U.S. helps China seek clues on plane’s deadly nosedive into a mountain

FAN Editor

Beijing — Both black boxes from a passenger plane crash in southern China last month that killed 132 people are being analyzed by U.S. experts at a government lab in Washington, D.C. The National Transportation Safety Board said Tuesday it is helping its Chinese counterparts download information from the flight data recorder. The American agency said last week it was doing the same for the cockpit voice recorder.
 
Both may have been damaged by the impact of the crash. If the information on them can be recovered, it could shed light on why the China Eastern Boeing 737-800 went into a sudden nosedive and slammed into the ground in a mountainous area on March 21.

Rescue Underway After Plane Carrying 132 Crashes In South China
Rescuers find a black box, which was preliminarily identified as the cockpit voice recorder from the crashed China Eastern Airlines Flight MU5735, at the site of a plane crash on March 23, 2022 in Tengxian County, Wuzhou City, Guangxi Zhuang Autonomous Region of China. VCG/Getty

The crash left a 65-foot-deep crater in a mountainside, shattered the plane and set off a fire in the surrounding forest. More than 49,000 pieces of plane debris were found. It took two days to find the cockpit voice recorder and six days for the flight data recorder, which was buried 5 feet underground.

U.S. accident investigators arrived in China last weekend to assist the investigation by the Civil Aviation Administration of China. The NTSB team is taking part because the plane was manufactured in the United States.
 
Chinese officials have said a preliminary investigation report would be completed within 30 days of the crash.

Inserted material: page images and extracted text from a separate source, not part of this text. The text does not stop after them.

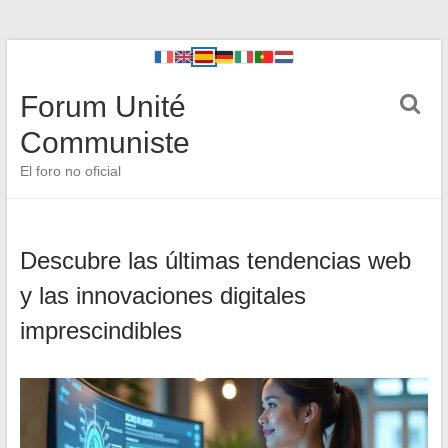
Forum Unité
Communiste
El foro no oficial
Descubre las últimas tendencias web
y las innovaciones digitales
imprescindibles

CORRECTION China Plane Crash
In this photo released by Xinhua News Agency, search and rescuer workers conduct search operations at the China Eastern flight crash site in Tengxian County on Saturday, March 26, 2022, in southern China. Lu Boan / AP

Flight MU5735 with 123 passengers and nine crew members was headed from the city of Kunming in southwestern China to Guangzhou, a provincial capital and export manufacturing hub near Hong Kong in the southeast.